Smiths Medical Issues Urgent Medical Device Notification Informing Customers of a Potential Issue With Certain Bivona Tracheostomy Tubes
Smiths Medical Issues Urgent Medical Device Notification Informing Customers of a Potential Issue With Certain Bivona Tracheostomy Tubes
For further inquiries, please contact Smiths Medical using the information provided below.MINNEAPOLIS, Aug. 19, 2024 /PRNewswire/ -- Smiths Medical issued an Urgent Medical Device Notification on May 29, 2024, to notify affected customers of a potential issue with certain Bivona Tracheostomy Tubes.

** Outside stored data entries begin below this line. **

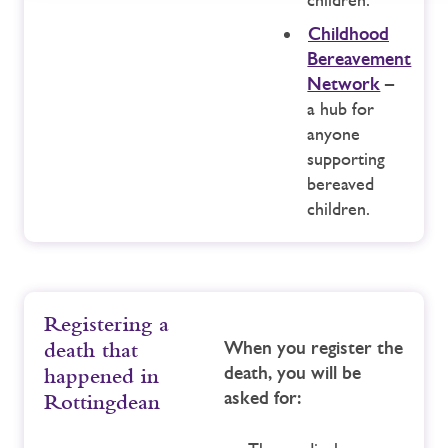
Childhood
Bereavement
Network
–
a hub for
anyone
supporting
bereaved
children.
Registering a
When you register the
death that
death, you will be
happened in
asked for:
Rottingdean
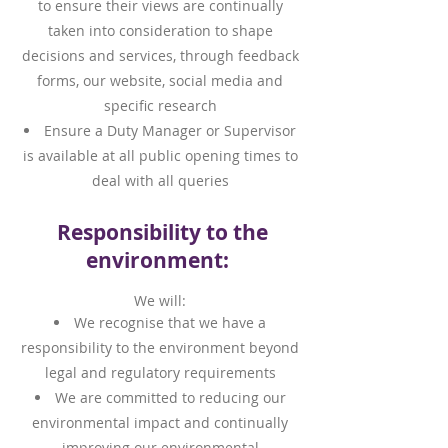
to ensure their views are continually
taken into consideration to shape
decisions and services, through feedback
forms, our website, social media and
specific research
Ensure a Duty Manager or Supervisor
is available at all public opening times to
deal with all queries
Responsibility to the
environment:
We will:
We recognise that we have a
responsibility to the environment beyond
legal and regulatory requirements
We are committed to reducing our
environmental impact and continually
improving our environmental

史密斯医疗在2024年5月29日发布了一份紧急医疗器械通知书,以通知受影响的客户,某些Bivona气管切开管存在潜在问题。
All impacted customers and distributors were sent a letter outlining the risk and providing specific steps to determine whether their devices are affected or not and what steps to follow if they have affected product in service. A copy of that letter as well as a list of affected products can be accessed on ICU Medical's website here.
所有受影响的客户和经销商都会收到一封信,列出了风险,并提供了具体步骤来判断他们的器械是否受到影响,以及如果他们使用的产品受到影响应该遵循哪些步骤。信件的副本和受影响产品的清单可在icu医疗的网站上访问。
The customer notification sent on May 29, 2024, indicated that if the flange on the item is torn or broken, the tracheostomy tube may not stay in position in the trachea. This can lead to tracheostomy displacement or decannulation. Either event may result in an inability to properly ventilate or protect the airway and may contribute to a catastrophic adverse event.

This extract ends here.